Records supplied -
═══

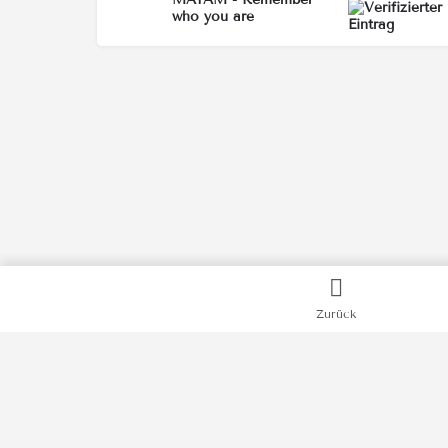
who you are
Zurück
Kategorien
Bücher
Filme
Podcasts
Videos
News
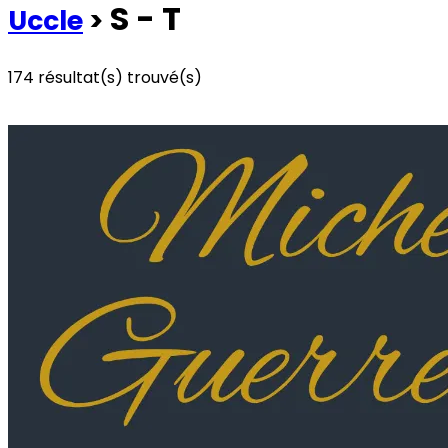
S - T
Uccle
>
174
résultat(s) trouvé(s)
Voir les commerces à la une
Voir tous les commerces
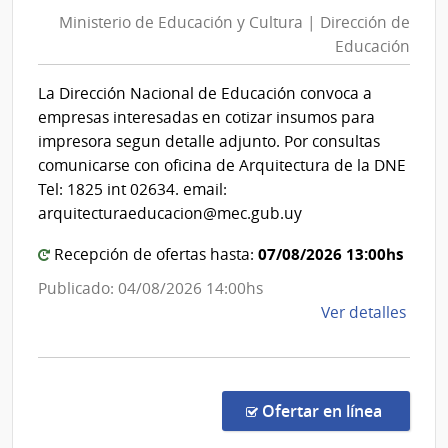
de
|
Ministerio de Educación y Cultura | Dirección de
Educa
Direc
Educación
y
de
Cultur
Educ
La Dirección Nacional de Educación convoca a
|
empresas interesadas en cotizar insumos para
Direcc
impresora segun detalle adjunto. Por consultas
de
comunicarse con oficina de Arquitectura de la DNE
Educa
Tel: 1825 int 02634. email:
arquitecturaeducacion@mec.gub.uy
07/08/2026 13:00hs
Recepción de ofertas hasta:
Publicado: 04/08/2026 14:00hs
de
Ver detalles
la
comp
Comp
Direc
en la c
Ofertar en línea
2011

═══

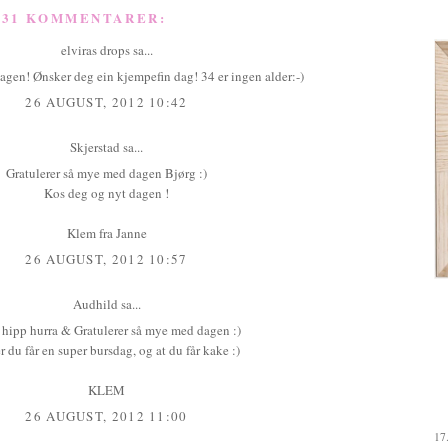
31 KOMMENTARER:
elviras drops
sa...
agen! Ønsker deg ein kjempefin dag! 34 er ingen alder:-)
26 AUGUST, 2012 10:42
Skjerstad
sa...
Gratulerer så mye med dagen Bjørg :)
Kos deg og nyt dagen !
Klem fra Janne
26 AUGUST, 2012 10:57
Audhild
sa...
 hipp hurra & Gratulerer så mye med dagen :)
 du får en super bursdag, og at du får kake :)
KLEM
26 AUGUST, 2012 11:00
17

═══

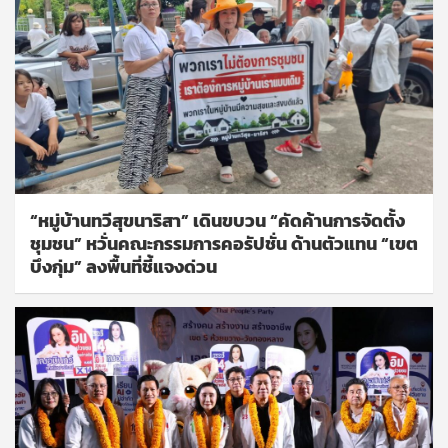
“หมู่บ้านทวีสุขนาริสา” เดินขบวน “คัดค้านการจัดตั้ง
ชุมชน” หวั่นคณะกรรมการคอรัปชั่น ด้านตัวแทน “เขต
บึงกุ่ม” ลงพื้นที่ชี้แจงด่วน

═══

Task description - All lines of the records containing "Gratulerer" should be shown.

Answer space -
Gratulerer så mye med dagen Bjørg :)
 hipp hurra & Gratulerer så mye med dagen :)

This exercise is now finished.